Need may not adequately express the urgency that these hotbeds of public opinion catastrophes require from you.
And while we know timing is paramount to getting in front of a potential media driven crisis, some of these cases may be beyond even your crack team's expertise.
We'll help in a way that should make you proud.
This applies to a lot of situations keep quiet, hear all the allegations leveled at you, then speak only with an Olivia Pope, and a lawyer.
Don't add others to your original diatribe, for instance if you start out giving your widely researched history lesson on slavery in this country, and the positive effects it's had on all involved, don't add your humane thoughts on gays to the mix. It just clouds the importance of your first misguided ramblings.
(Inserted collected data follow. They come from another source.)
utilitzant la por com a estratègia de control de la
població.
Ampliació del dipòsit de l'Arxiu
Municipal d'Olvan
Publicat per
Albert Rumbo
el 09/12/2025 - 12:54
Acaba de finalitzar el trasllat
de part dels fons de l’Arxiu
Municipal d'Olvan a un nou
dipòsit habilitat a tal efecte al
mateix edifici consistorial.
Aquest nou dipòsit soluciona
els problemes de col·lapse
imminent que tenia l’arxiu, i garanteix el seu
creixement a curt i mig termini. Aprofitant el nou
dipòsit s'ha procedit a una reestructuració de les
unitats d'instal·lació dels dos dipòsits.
If by some strange set of circumstances, the Federal Marshals come to your ranch, don't ward them off with your own militia of armed fellow ranchers. Well if you must, and cameras are thrust in your face, we know how annoying that can be, don't offer up your ideas on Blacks in America, while this is an important subject that has been pressing on your mind, save them for your meetings with your fellow non taxpayers.
Blacks don't have a dog in this fight.
And to all old millionaires, you have only one thing a young girl would want from you. So it doesn't matter the race of Any younger man she might encounter, you can't compete in that arena.
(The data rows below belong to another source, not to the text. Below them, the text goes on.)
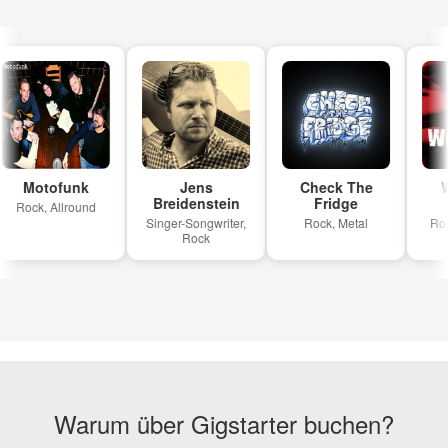
Motofunk
Jens
Check The
W
Breidenstein
Fridge
Rock, Allround
Singer-Songwriter,
Rock, Metal
Rock
Rock
Warum über Gigstarter buchen?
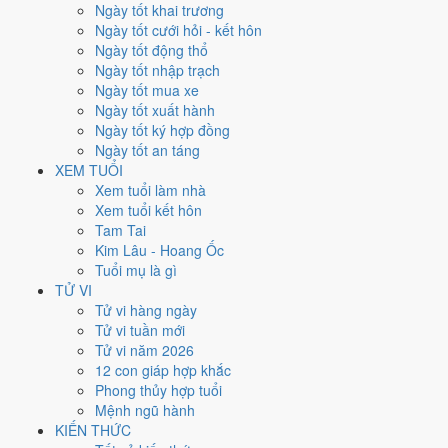
Thứ Hai
Ngày tốt khai trương
Ngày Âm
Ngày tốt cưới hỏi - kết hôn
Tháng 6 năm 2002
Ngày tốt động thổ
10
Ngày tốt nhập trạch
Tháng 4 âm năm 2002
Ngày tốt mua xe
30
Ngày tốt xuất hành
Tiết Mang Chủng
Ngày tốt ký hợp đồng
Giờ
Ngày tốt an táng
Giáp Tý
XEM TUỔI
Ngày 30
Xem tuổi làm nhà
Kỷ Dậu
Xem tuổi kết hôn
Tháng 4
Tam Tai
Ất Tỵ
Kim Lâu - Hoang Ốc
Năm 2002
Tuổi mụ là gì
Nhâm Ngọ
TỬ VI
Tử vi hàng ngày
Ngày Kỷ Dậu có Trực
Định
(ngày yên ổn, vững chắc) nhưng gặp Sao
Tử vi tuần mới
Chu Tước hắc đạo
. Điểm trung bình 7 việc chính chỉ
4.7/10
nên đây
Tử vi năm 2026
là
Ngày Hung
, cần thận trọng với các quyết định lớn khó đảo ngược.
12 con giáp hợp khắc
Phong thủy hợp tuổi
Tuổi
Sửu, Tỵ, Thìn
hợp ngày; tuổi
Mão
nên thận trọng (Lục Xung).
Mệnh ngũ hành
Ngày 10/6/2002 tốt hay xấu cho
KIẾN THỨC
Newsflash she DOES NOT love you.
Never speak with Anderson, Barbara, or Oprah without your crisis handler /legal adviser with you.
You think you're savvy enough to just tell your story, after all you've practiced it enough, just don't do it.
And more free advice, Pope and Co. would charge a lot.
Never get a mistress who has nothing to lose if your armor develops kinks, and you lose your business. If the mistress/ archivist is 50 years younger than you, just slowly walk away.